Ocho semanas de embarazo.
No parecía posible y, sin embargo, el médico le explicó que las cuentas se hacían partiendo del día de su última menstruación y no de la fecha de concepción.
Cris se quedó mirando la semilla de la pantalla con los ojos llenos de lágrimas. Estaba esperando de verdad un bebé. El hijo de Rodolfo.
Giró la cabeza para mirarle. Estaba sentado a su lado con la vista clavada en la pantalla. Extendió la mano hacia él sin pensarlo y Rodi se la estrechó.
Durante un breve instante pensó que todo podría salir bien.
Que protegerían juntos a su hijo. Que le querrían. Entonces el médico encendió el doppler y el sonido del corazón del bebé inundó la sala. Latía tan deprisa que Cris pensó que algo iba mal.
–El latido es perfectamente normal, señora Barili –dijo el médico cuando la escuchó gritar.
–No soy… –se detuvo y tragó saliva. Se sentía culpable, como si el médico tuviera derecho a saber que no era en realidad la mujer de Rodi todavía.
Rodolfo había rellenado los papeles y ella no se había molestado en comprobar los datos.

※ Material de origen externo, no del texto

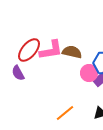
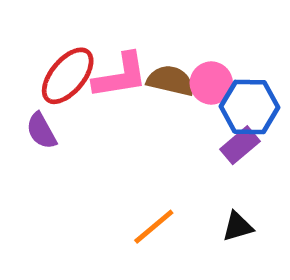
pink circle: (89, 73) -> (211, 83), moved

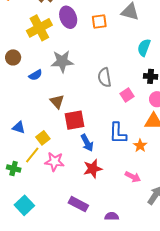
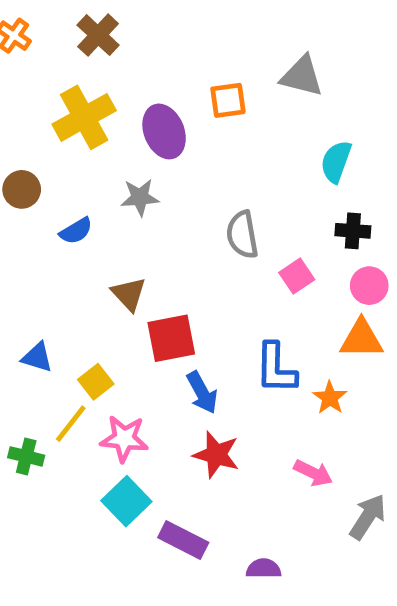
purple ellipse: (68, 17) -> (164, 131), moved
gray star: (62, 61) -> (140, 197), size x0.7
red star: (93, 169) -> (216, 455), turned 30
cyan square: (24, 205) -> (126, 501), moved

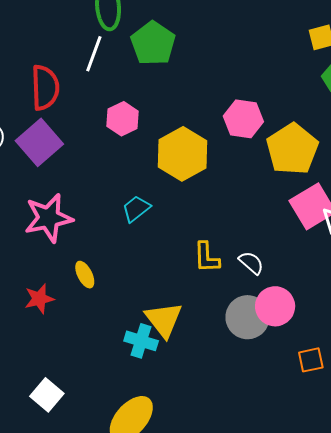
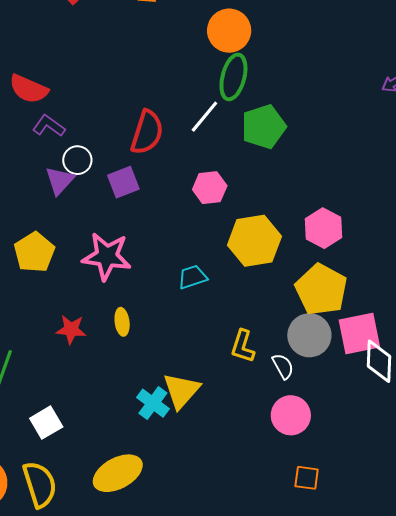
purple square: (39, 142) -> (123, 182), size x0.7
yellow pentagon: (292, 149) -> (321, 290), moved, turned -30
gray circle: (248, 317) -> (309, 335), moved

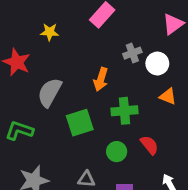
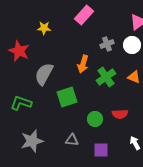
white circle: (157, 64) -> (132, 45), moved
green cross: (124, 111) -> (106, 77), moved, turned -30
red semicircle: (149, 145) -> (120, 114), turned 126

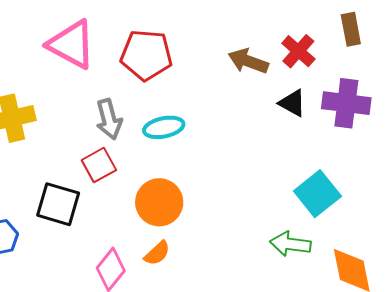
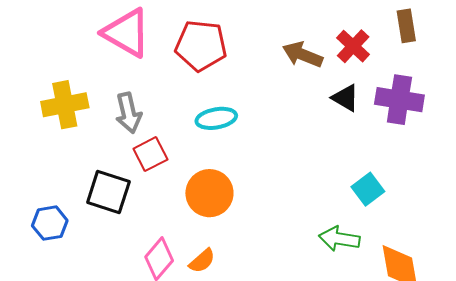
gray arrow: (109, 119) -> (128, 113), moved
cyan square: (317, 194) -> (368, 189), size x0.7
orange semicircle: (157, 253) -> (202, 261), moved

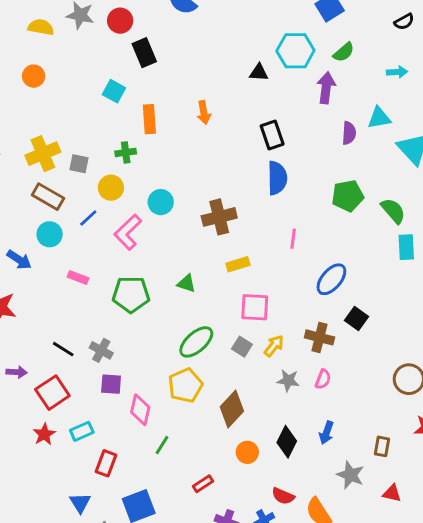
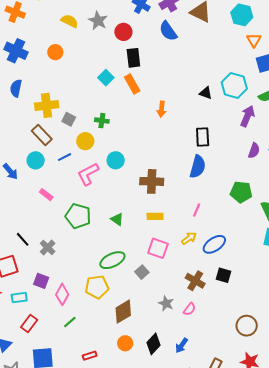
orange rectangle: (149, 119) -> (132, 84), moved, turned -42
black square: (356, 318) -> (223, 275), turned -35
yellow arrow: (274, 346) -> (189, 238), moved
purple square: (111, 384) -> (41, 281), moved

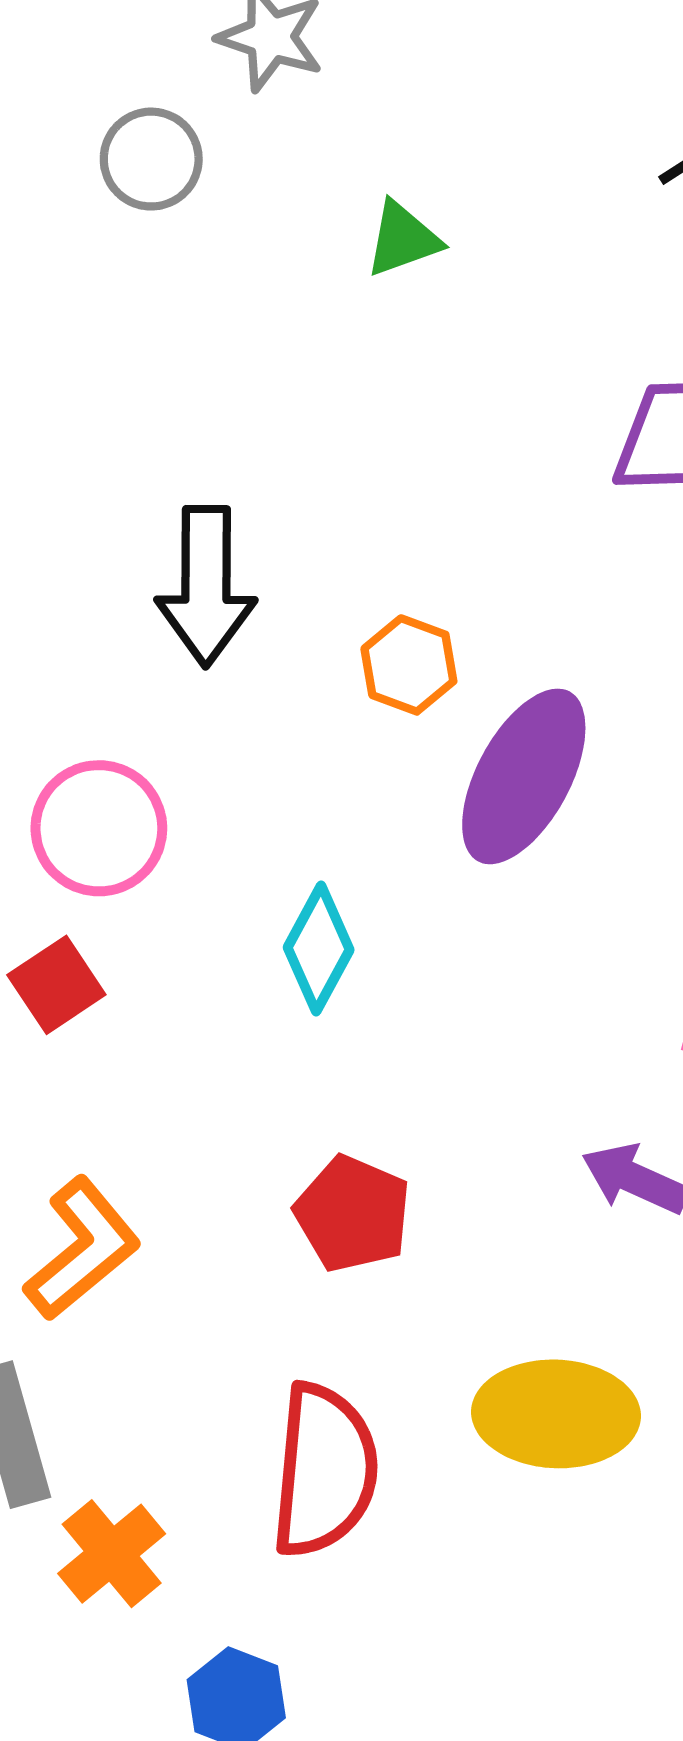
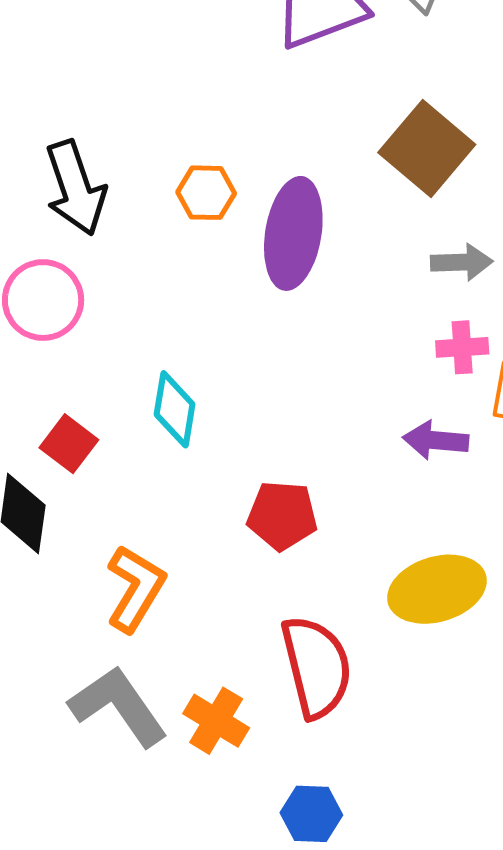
pink circle: (99, 828) -> (43, 300), moved
cyan diamond: (319, 949) -> (175, 409), moved
orange cross: (112, 1554) -> (216, 721), moved

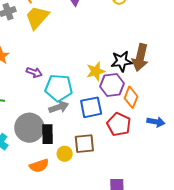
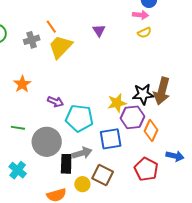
gray arrow: (59, 107) -> (82, 153), moved
red pentagon: (119, 124) -> (146, 169), moved
gray circle: (29, 128) -> (47, 142), moved
brown square: (84, 144) -> (103, 175), turned 30

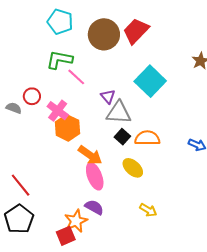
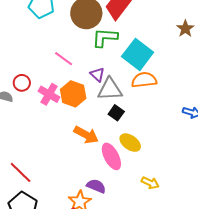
green L-shape: (60, 60) -> (105, 38), moved
orange hexagon: (67, 128) -> (73, 94), moved
orange semicircle: (147, 138) -> (144, 80), moved
pink ellipse: (95, 176) -> (111, 156), moved

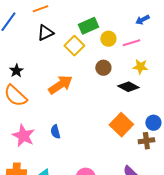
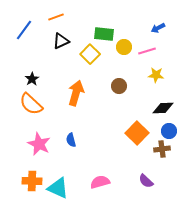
green rectangle: (88, 26) -> (104, 34), turned 30
brown circle: (103, 68) -> (119, 86), moved
orange arrow: (60, 85) -> (76, 93), turned -40
black diamond: (128, 87) -> (163, 108), moved, turned -30

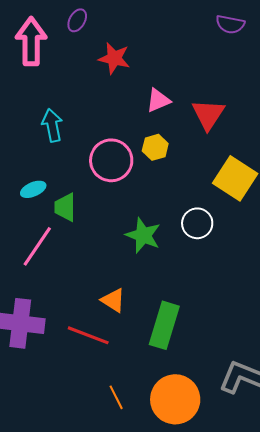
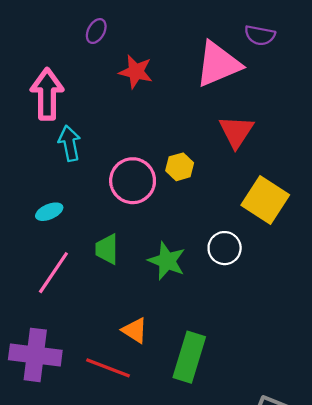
pink arrow: (31, 41) -> (47, 94), moved
pink triangle: (158, 100) -> (218, 64), moved, size x1.8
green trapezoid: (65, 207) -> (107, 249), moved

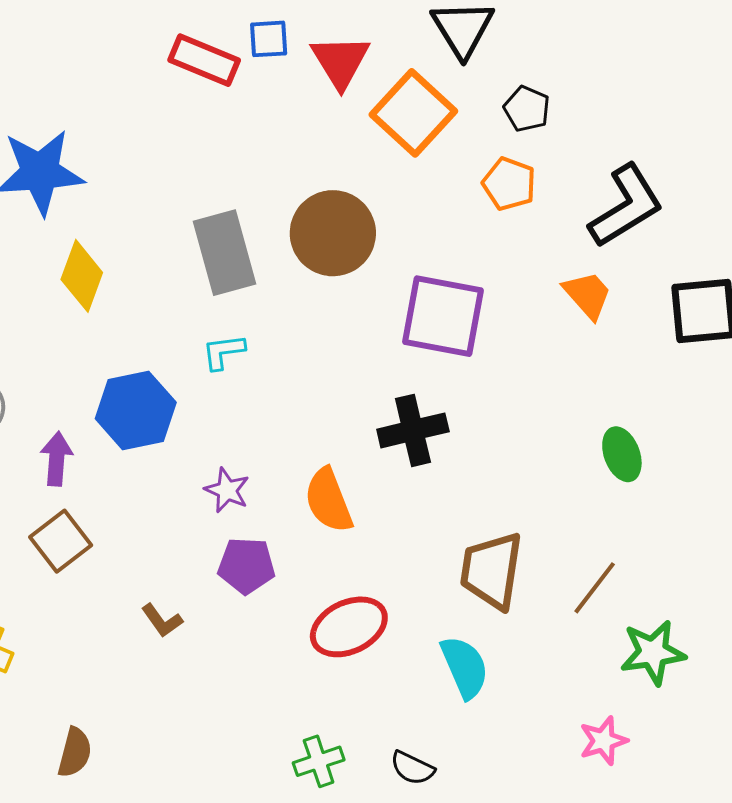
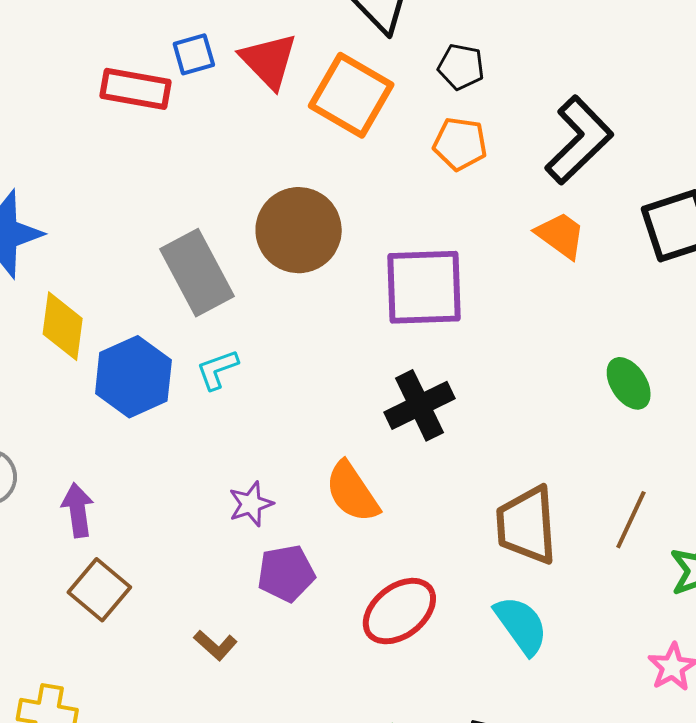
blue hexagon: (136, 411) -> (133, 377), moved
purple star: (227, 490) -> (251, 504), turned -30

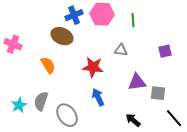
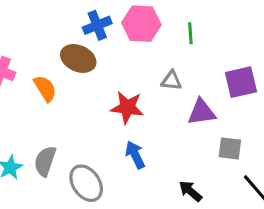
purple square: (165, 51) -> (241, 82), size x1.5
orange semicircle: (48, 65) -> (45, 88), moved
purple triangle: (137, 82) -> (201, 112), moved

Eso le recordó que aquello no era más que un acuerdo. No criarían a su hijo juntos, al menos no en el sentido tradicional.
Rodolfo no la amaba. Una oleada de tristeza se apoderó de ella ante aquella certeza.
–Gracias –le dijo al médico–. Es un alivio saberlo.
El resto de la consulta fue pura rutina. El médico le hizo preguntas, le recetó un medicamento para las náuseas y concertó una nueva cita para dentro de un tiempo.
Luego se subió otra vez al coche de Rodi y dejaron atrás la consulta del doctor. Cris se mordió el interior del labio. Sentía un dolor en el pecho que no se le iba. No era un dolor físico, sino emocional. ¿En qué clase de lío se había metido? ¿Qué le había llevado a pensar que podía irrumpir en la vida de Rodolfo y pedirle que se casara con ella por el bien del bebé? ¿Qué la había llevado a pensar que podría hacerlo y permanecer intacta?
Estar sentada en aquella sala con la mano de Rodi en la suya escuchando el latido del corazón de su hijo había sido el momento más importante de su vida. ¿Cómo no reconocer que se lo debía a Rodi, al menos en parte?
–¿Cómo te sientes? –le preguntó él.
¿Cómo se sentía? Perdida, confundida y sola. Insegura.
Pero parpadeó para librarse de las lágrimas y se giró hacia él.
–Estoy bien.
Rodi sonrió y a Cris le dio un vuelco al corazón. ¿Por qué tenía que ser tan encantador cuando ella estaba tratando de mantener una distancia emocional? ¿Por qué no podía seguir malhumorado y con el ceño fruncido?
–Ha sido un poco abrumador –admitió él.
–Sin duda –Cristina sonrió también, aunque le temblaban algo los labios. Confiaba en que Rodi no lo hubiera notado–. Supongo que esa sensación va a durar todavía un poco.
Rodolfo suspiró con expresión atribulada.
–Creo que tienes razón.
Ella se mordió el labio y apartó la vista. Le dolía verle así.
Como si todo en su vida hubiera tenido sentido hasta que apareció ella.
–Lo siento, Rodi.
Él pareció sorprendido.
–¿Por qué?
Cristina aspiró con fuerza el aire. Le quemaba el corazón.
–Por todo. Si hubiera sido más fuerte en la isla…
–Basta –la interrumpió él con tono bruscamente seco–. Yo estaba allí, Cris. Sé lo que ocurrió tan bien como tú. Y tengo tanto que ver como tú en la decisión que nos ha traído hasta aquí. Deja de insinuar que esta situación es culpa tuya.
–No quería decir eso.
Pero sí había querido decirlo. Quería decir que el no era más que un hombre, un seductor que había actuado siguiendo su instinto y que ella era la que tenía que haber sido lo suficientemente lista y contenida como para detener su atracción sexual antes de que se le fuera de las manos.